AI agents, software systems such as large language models, are also becoming more ubiquitous across industries. A separate survey from Deloitte found that nearly 3 in 4 companies plan to deploy agentic AI within two years. IoT is playing a key role in accelerating the transition. Nabrotzky said after DotAi provides the labels, it provides supervised learning services to help customers implement agentic AI.
“Humans really can’t keep up very effectively,” he said. “And it’s very clear that algorithmic decision-making is going to bring tremendous efficiency to that market space and tremendous transparency for customers.”
More data means more cybersecurity risk
Not long ago, manufacturers were more immune to cyber threats due to the analog nature of their operations. As companies adopt more advanced technologies and work to understand the huge volumes of data they’re collecting, that is not the case anymore.

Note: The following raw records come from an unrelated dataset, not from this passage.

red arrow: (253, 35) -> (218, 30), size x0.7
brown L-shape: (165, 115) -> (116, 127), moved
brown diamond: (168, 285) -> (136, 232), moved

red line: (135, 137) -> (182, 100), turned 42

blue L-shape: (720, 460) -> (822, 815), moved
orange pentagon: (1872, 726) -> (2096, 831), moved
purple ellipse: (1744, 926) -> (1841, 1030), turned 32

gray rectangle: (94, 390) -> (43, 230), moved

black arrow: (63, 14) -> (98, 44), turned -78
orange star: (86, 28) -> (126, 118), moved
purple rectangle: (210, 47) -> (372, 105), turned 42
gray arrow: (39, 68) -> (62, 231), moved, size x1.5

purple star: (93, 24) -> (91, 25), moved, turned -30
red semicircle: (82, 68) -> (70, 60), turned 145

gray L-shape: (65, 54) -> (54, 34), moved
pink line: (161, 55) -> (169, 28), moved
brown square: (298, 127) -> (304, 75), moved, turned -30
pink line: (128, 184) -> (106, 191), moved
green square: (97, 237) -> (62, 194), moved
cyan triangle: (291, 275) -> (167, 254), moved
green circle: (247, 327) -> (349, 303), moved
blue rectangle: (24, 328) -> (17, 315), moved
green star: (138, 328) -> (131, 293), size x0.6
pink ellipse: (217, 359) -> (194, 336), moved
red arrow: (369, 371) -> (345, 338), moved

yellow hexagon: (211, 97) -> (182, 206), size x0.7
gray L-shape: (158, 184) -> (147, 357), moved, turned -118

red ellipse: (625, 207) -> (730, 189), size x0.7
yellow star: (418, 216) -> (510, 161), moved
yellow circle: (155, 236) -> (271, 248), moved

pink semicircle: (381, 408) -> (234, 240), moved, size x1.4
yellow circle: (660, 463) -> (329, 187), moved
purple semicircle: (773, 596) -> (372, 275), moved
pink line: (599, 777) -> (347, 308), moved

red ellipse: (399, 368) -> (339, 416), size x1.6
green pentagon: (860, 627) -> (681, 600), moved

Manufacturing has been the most targeted industry for the last four years, according to IBM’s X-Force 2025 Threat Intelligence Index, with a high amount of ransomware attacks such as extortion and data theft. Many of the attacks are coming from hackers exploiting unprotected, outdated systems.
To counter these advanced threats, companies will have to adopt AI tools to enhance their cybersecurity measures. However, as companies navigate this integration they will need to strike a balance between automation and human judgment, according to the World Economic Forum’s 2026 Global Cybersecurity Outlook. While AI is good at repetitive, high-volume tasks, overreliance could create blind spots for hackers to exploit.
In August, Jaguar Land Rover suffered a cyberattack that halted production across its global operations for five weeks, resulting in $260 million in cyber-related costs and a 24% decline in revenue. In October, Japan-based beer maker Asahi also suspended operations following a ransomware attack that forced the company back to pen and paper.
About 59% of respondents from the manufacturing, supply chain and transportation sectors say they are adopting AI to augment cybersecurity capabilities, according to the World Economic Forum’s recent survey of 837 executives, academics and experts.
The number of participants assessing the security of AI tools has nearly doubled to 64% from the previous year, according to the survey. At the same time, 87% of them identified AI-related vulnerabilities as the fastest-growing cyber risk.
Looking ahead, Omdia analysts said 2026 marks a turning point for manufacturers, defined by integration, intelligence and industrial resilience. Cybersecurity and compliance readiness will become mandatory for global and regional market access, they added.